# Window express up problem



## STUDLEE (Jul 6, 2011)

installer could have possibly gotten the switch wet...


----------



## scidork (Jun 1, 2011)

If I recall, the owners manual has listed how to reset the express up. Sounds like the position memorized as fully up is actually higher so the window is going, hitting the true top and then backing up as if it is hitting an obstruction (the top of the door)


----------



## Eightbelow (Mar 16, 2011)

scidork said:


> If I recall, the owners manual has listed how to reset the express up. Sounds like the position memorized as fully up is actually higher so the window is going, hitting the true top and then backing up as if it is hitting an obstruction (the top of the door)

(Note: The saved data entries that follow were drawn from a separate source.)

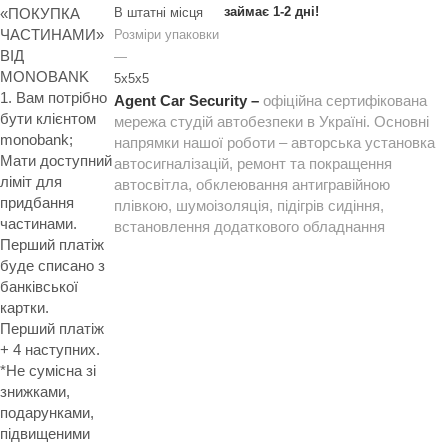
займає 1-2 дні!
«ПОКУПКА
В штатні місця
ЧАСТИНАМИ»
Розміри упаковки
ВІД
—
MONOBANK
5x5x5
1. Вам потрібно
Agent Car Security –
офіційна сертифікована
бути клієнтом
мережа студій автобезпеки в Україні. Основні
monobank;
напрямки нашої роботи – авторська установка
Мати доступний
автосигналізацій, ремонт та покращення
ліміт для
автосвітла, обклеювання антигравійною
придбання
плівкою, шумоізоляція, підігрів сидіння,
частинами.
встановлення додаткового обладнання
Перший платіж
буде списано з
банківської
картки.
Перший платіж
+ 4 наступних.
*Не сумісна зі
знижками,
подарунками,
підвищеними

I agree, I remember reading that too.


----------



## darkmeth (Jan 18, 2011)

Is the express up option available on all models? I have the LS and thought express down was the only option..


----------



## icey (Jun 17, 2011)

I assume you need to pull the battery to do that? I read in the manual the procedure and tried it without pulling the battery and it didn't work. Before I do that what all am I going to have to reset after I reconnect it?


----------



## scidork (Jun 1, 2011)

You could ring up onstar or call your dealer. The dealer might fix it free (probably not though and may not be worth the hassle).


----------



## cruzeman (Mar 13, 2011)

i noticed my express up doesnt work for a few minutes after reconnecting battery.


----------